In conclusion, this case report highlights the intriguing association between BCS and CD, and sheds some light on the putative pathogenic mechanisms, although the limited number of cases reported raises the question of whether the CD–BCS association could be fortuitous. An underlying pro-thrombotic condition was detected in less than 50% of the patients, implying a possible thrombogenic role for CD. Factors usually implicated in the occurrence of BCS in CD—including hyperhomocysteinemia, geophagia, special diet, deficiency in proteins C and S, factor V Leyden mutation, and thrombocytosis are not well established.

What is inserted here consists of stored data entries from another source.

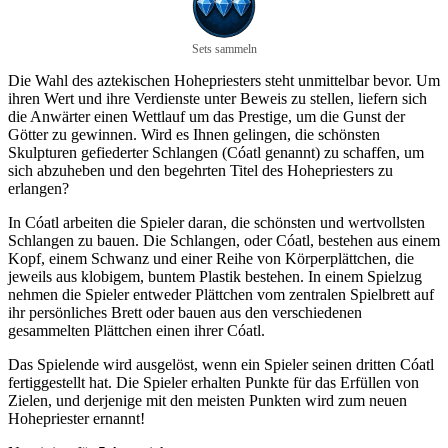
Sets sammeln
Die Wahl des aztekischen Hohepriesters steht unmittelbar bevor. Um
ihren Wert und ihre Verdienste unter Beweis zu stellen, liefern sich
die Anwärter einen Wettlauf um das Prestige, um die Gunst der
Götter zu gewinnen. Wird es Ihnen gelingen, die schönsten
Skulpturen gefiederter Schlangen (Cóatl genannt) zu schaffen, um
sich abzuheben und den begehrten Titel des Hohepriesters zu
erlangen?
In Cóatl arbeiten die Spieler daran, die schönsten und wertvollsten
Schlangen zu bauen. Die Schlangen, oder Cóatl, bestehen aus einem
Kopf, einem Schwanz und einer Reihe von Körperplättchen, die
jeweils aus klobigem, buntem Plastik bestehen. In einem Spielzug
nehmen die Spieler entweder Plättchen vom zentralen Spielbrett auf
ihr persönliches Brett oder bauen aus den verschiedenen
gesammelten Plättchen einen ihrer Cóatl.
Das Spielende wird ausgelöst, wenn ein Spieler seinen dritten Cóatl
fertiggestellt hat. Die Spieler erhalten Punkte für das Erfüllen von
Zielen, und derjenige mit den meisten Punkten wird zum neuen
Hohepriester ernannt!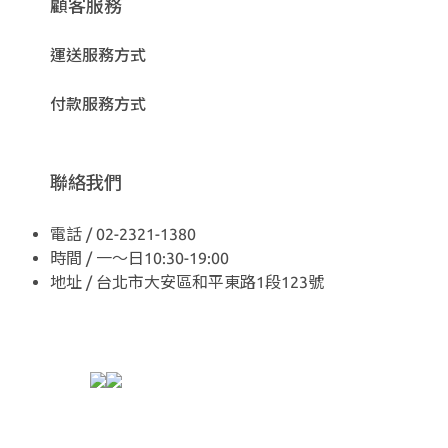
顧客服務
運送服務方式
付款服務方式
聯絡我們
電話 / 02-2321-1380
時間 / 一～日10:30-19:00
地址 / 台北市大安區和平東路1段123號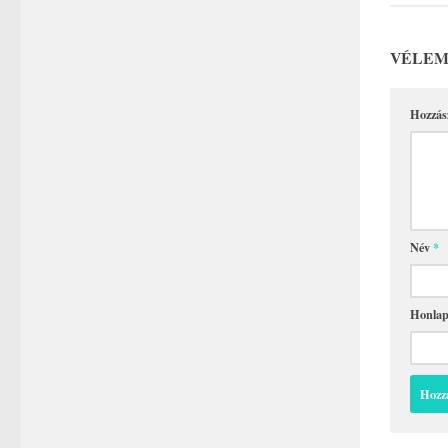
VÉLEM
Hozzás
Név
*
Honla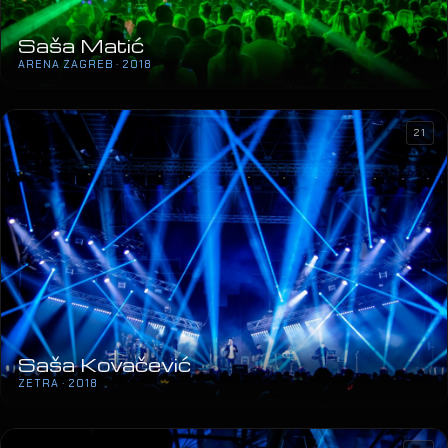
Saša Matić
ARENA ZAGREB · 2018
21
Saša Kovačević
ZETRA · 2018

Other pathogenic mechanisms should be searched for in these patients. Although there is, thus far, no proven direct link between CD and BCS, clinicians should maintain a high index of suspicion for this association. We suggest that a diagnosis of CD should be pursued in the setting of BCS of undetermined aetiology. Similarly, CD patients with unexplained manifestations of acute or chronic liver injury should be assessed for BCS.

Conflict of interest statement: none declared.